China’s ruling party is marking the 150th birthday this week of the man who ended millennia of imperial rule by trumpeting republican revolutionary Sun Yat-sen as a proto-Communist and a symbol of unification with Taiwan.
Commemorative stamps have been issued in Hong Kong, Taiwan, and mainland China to honour the Western-educated doctor who railed against the Qing dynasty and whose 1911 revolution toppled the empire.
The Republic of China he founded still controls Taiwan, where its leaders fled after Mao Zedong’s forces won the country’s civil war in 1949 and set up the People’s Republic.
Chinese President Xi Jinping highlighted their shared heritage earlier this month when the leader of Taiwan’s Kuomintang (KMT) nationalist party — founded by Sun — visited.

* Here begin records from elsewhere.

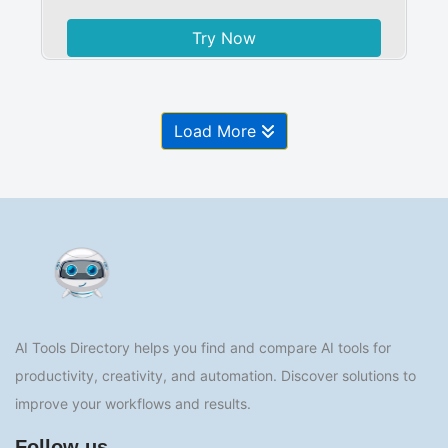
Try Now
Load More
AI Tools Directory helps you find and compare AI tools for
productivity, creativity, and automation. Discover solutions to
improve your workflows and results.
Follow us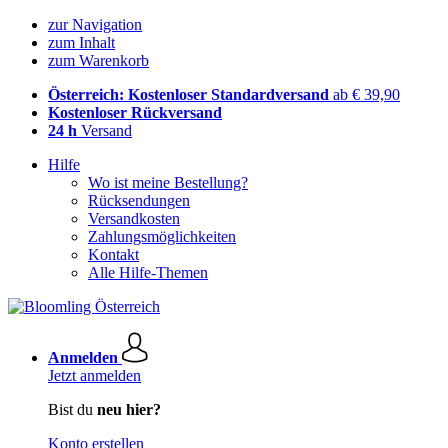
zur Navigation
zum Inhalt
zum Warenkorb
Österreich: Kostenloser Standardversand
ab € 39,90
Kostenloser Rückversand
24 h
Versand
Hilfe
Wo ist meine Bestellung?
Rücksendungen
Versandkosten
Zahlungsmöglichkeiten
Kontakt
Alle Hilfe-Themen
Anmelden
Jetzt anmelden
Bist du
neu hier?
Konto erstellen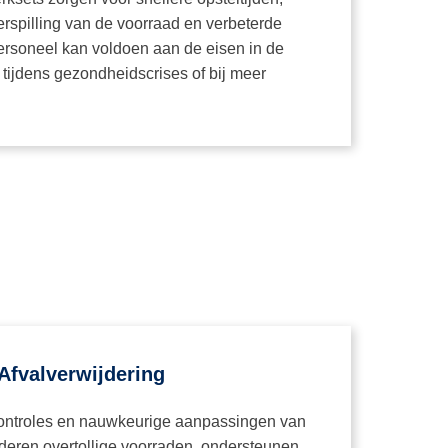
rspilling van de voorraad en verbeterde
ersoneel kan voldoen aan de eisen in de
 tijdens gezondheidscrises of bij meer
Afvalverwijdering
ontroles en nauwkeurige aanpassingen van
deren overtollige voorraden, ondersteunen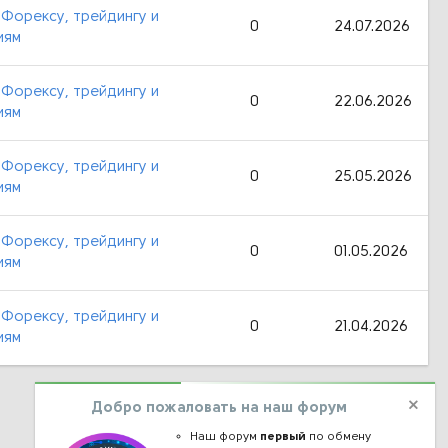
 Форексу, трейдингу и
0
24.07.2026
иям
 Форексу, трейдингу и
0
22.06.2026
иям
 Форексу, трейдингу и
0
25.05.2026
иям
 Форексу, трейдингу и
0
01.05.2026
иям
 Форексу, трейдингу и
0
21.04.2026
иям
Добро пожаловать на наш форум
Наш форум
первый
по обмену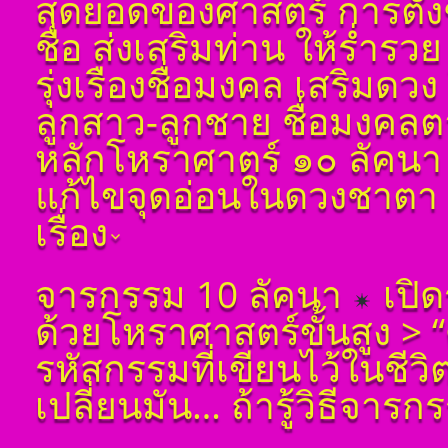
สุดยอดของศาสตร์ การตั้ง
พูล(สีดิน) บทที่ ๘ ดวง
เกษตร
ราศีมีน
ชื่อ ส่งเสริมท่าน ให้ร่ำรวย
โ ห ร า ส า ด (ฉบับ
ดูดวง ราศีกุมภ์
เรียนรู้โดยไม่ต้องถาม)
รุ่งเรืองชื่อมงคล เสริมดว
โดย สอ้าน นาคเพชร
พูล(สีดิน) บทที่ ๙ ดวง
ลูกสาว-ลูกชาย ชื่อมงคลตาม
ปรเกษตร (หรือดวง
ประ)
หลักโหราศาตร์ ๑๐ ลัคนา
โ ห ร า ส า ด (ฉบับ
แก้ไขจุดอ่อนในดวงชาตา ช่
เรียนรู้โดยไม่ต้องถาม)
โดย สอ้าน นาคเพชร
เรื่อง
พูล(สีดิน) บทที่ ๑๐ ดวง
มหาอุจ
ตั้งชื่อมงคลคนเกิดวัน
จารกรรม 10 ลัคนา
เปิด
จันทร์ ตั้งชื่อดี เป็น
มงคล ชื่อมงคล ตั้งชื่อ
ด้วยโหราศาสตร์ขั้นสูง >
เลขศาสตร์ มหาทักษา
พลังดาวพระเคราะห์
รหัสกรรมที่เขียนไว้ในชีว
ตั้งดวงถอดดาวด้วย
โหราศาตร์ ๑๐ ลัคนา
เปลี่ยนมัน… ถ้ารู้วิธีจารก
ออกมาเป็นจุดอ่อนจุด
แข็งแก้ไขข้อบกพร่อง
ในพื้นดวงชาตา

“Mr Sun was a great patriot, and his loudest slogan of all was to call to rejuvenate China,” the official Xinhua news agency quoted Xi as saying.
But the Kuomintang was ousted from power in Taipei at the ballot box earlier this year by the Democratic Progressive Party, on a wave of popular scepticism over ties with the mainland.
And Sun is remembered very differently from Beijing’s version by some scholars and overseas Chinese, who say that the cosmopolitan, Christian, republican physician would hardly be a supporter of the Communist Party today.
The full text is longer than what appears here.